NEW_Sanlam-Logo_WEALTHSMITHS-logo[1]The South African retirement fund landscape has seen massive growth of the umbrella fund market over the past few years, with the number of stand-alone retirement funds rapidly decreasing as employers continue to transfer to leading commercial umbrella funds. These funds are an effective retirement funding vehicle for all South Africans, and may well be an alternative to Government’s proposed National Social Security Fund, says David Gluckman, head of special projects at Sanlam Employee Benefits.

“We have seen the commercial umbrella fund industry growing from just under 800 000 members in 2009 to more than 1.6 million members today. The latest data from the Financial Services Board (FSB) indicate that assets under management in these funds are now at around R250 billion,” Gluckman says.

He says although South African commercial umbrella funds have been around since the mid-1980s, the early models were often criticised for offering poor value for money and side-stepping many of the governance and representativity features of stand-alone retirement funds.

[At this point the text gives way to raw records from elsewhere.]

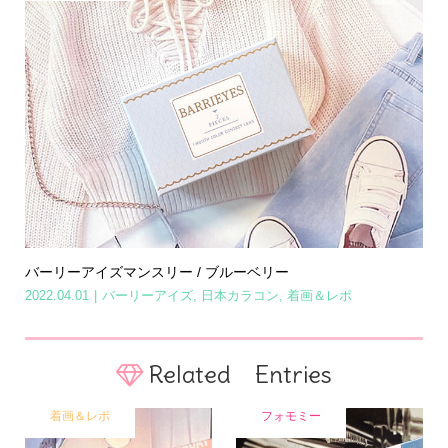
バーリーアイズマンスリー / ブルーベリー
2022.04.01
バーリーアイズ
,
日本カラコン
,
着画＆レポ
Related Entries
着画＆レポ
フォモミー
Home
Share
Search
Contact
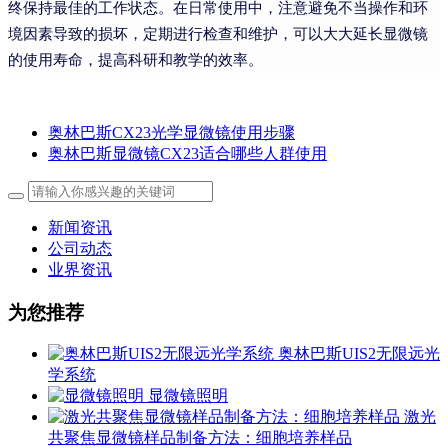
终保持最佳的工作状态。在日常使用中，注意避免不当操作和环
境因素导致的损坏，定期进行检查和维护，可以大大延长显微镜
的使用寿命，提高科研和教学的效率。
奥林巴斯CX23光学显微镜使用步骤
奥林巴斯显微镜CX23适合哪些人群使用
新闻资讯
公司动态
业界资讯
为您推荐
奥林巴斯UIS2无限远光
学系统
显微镜照明
激光
共聚焦显微镜样品制备方法：细胞培养样品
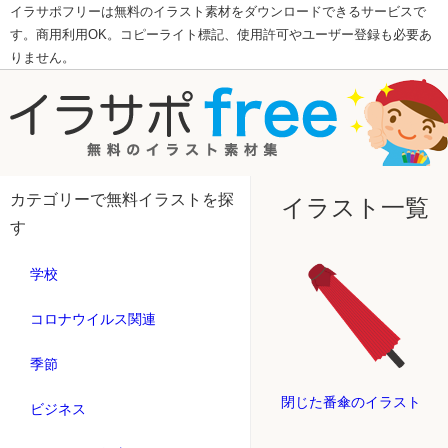
イラサポフリーは無料のイラスト素材をダウンロードできるサービスで
す。商用利用OK。コピーライト標記、使用許可やユーザー登録も必要あ
りません。
カテゴリーで無料イラストを探
イラスト一覧
す
学校
コロナウイルス関連
季節
閉じた番傘のイラスト
ビジネス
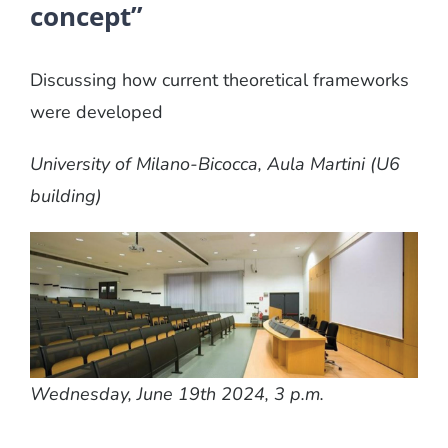
concept”
Discussing how current theoretical frameworks
were developed
University of Milano-Bicocca, Aula Martini (U6
building)
Wednesday, June 19th 2024, 3 p.m.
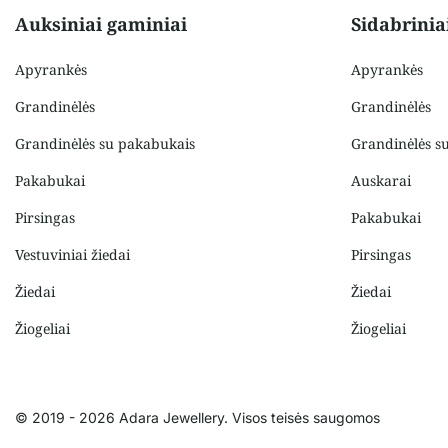
Auksiniai gaminiai
Sidabrinia
Apyrankės
Apyrankės
Grandinėlės
Grandinėlės
Grandinėlės su pakabukais
Grandinėlės s
Pakabukai
Auskarai
Pirsingas
Pakabukai
Vestuviniai žiedai
Pirsingas
Žiedai
Žiedai
Žiogeliai
Žiogeliai
© 2019 - 2026 Adara Jewellery. Visos teisės saugomos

“There have been significant improvements in commercial umbrella funds since then. They have really cleaned up their act, and the major funds are now leading models for good governance and value for money. Industry-leading independent professionals, often elected via members to comprise 50% of the boards of trustees, are becoming the norm rather than the exception.”

These trends are borne out by the results of the 2015 Sanlam BENCHMARK Survey, a comprehensive annual review of South Africa’s retirement industry. The survey results show that more and more stand-alone funds were moving to umbrella funds, for the following reasons: cost savings, better administration, less fiduciary responsibility and better investment expertise.

“We now regard the commercial umbrella fund model as a viable alternative to a National Social Security Fund, since it avoids the very significant transition risks and costs associated with implementing such a fund,” says Gluckman.

He says a new trend in the retirement fund space is the emergence of group retirement annuities (RAs) being promoted as competitors to umbrella funds. “There are significant structural problems associated with group RAs that make them sub-optimal choices for most employer groups, including worse tax deductibility, inaccessibility of savings before age 55, the voluntary nature of such arrangements, and the possible exclusion of many ordinary workers.”

Gluckman says social solidarity is one of the cornerstone principles behind Government’s National Social Security Fund proposals. “Group RAs endanger this fundamental principle. Such a trend may result in the erosion of valuable cross-subsidies inherent in the current system, thereby placing many ordinary South Africans in a more vulnerable situation.”

Commercial umbrella funds have not only embraced the principle of social solidarity, but have over the past few years taken on board and tried to improve on aspects where there may be valid criticism of existing benefit designs in the employee benefits industry, he says.

These aspects include more cost-effective governance models, simpler ways to charge fees that make product comparability simpler, and elimination of unnecessary bells and whistles for ordinary members where cost efficiency is vital, while also allowing greater flexibility and customisation for the small number of affluent members prepared to pay for such additional features.

“The Sanlam Umbrella Fund has, for example, recently introduced a new retirement savings vehicle called the Optimal Product Option, which offers an appropriate and competitively priced default investment strategy, while allowing for significant flexibility at an appropriate price for members wanting customisation. As such, it offers the best of both worlds, and has been designed to improve the retirement outcomes of all employees.”

“The offerings in the commercial umbrella fund space will increasingly evolve as the crucial conversations and competitive pressures continue. New-generation umbrella funds that offer the best of both the institutional and the retail worlds are the likely result. The future of the retirement fund industry might be significantly different in the next 20 or 30 years, but umbrella funds continue to offer solutions designed to improve retirement outcomes for all South Africans,” Gluckman concludes.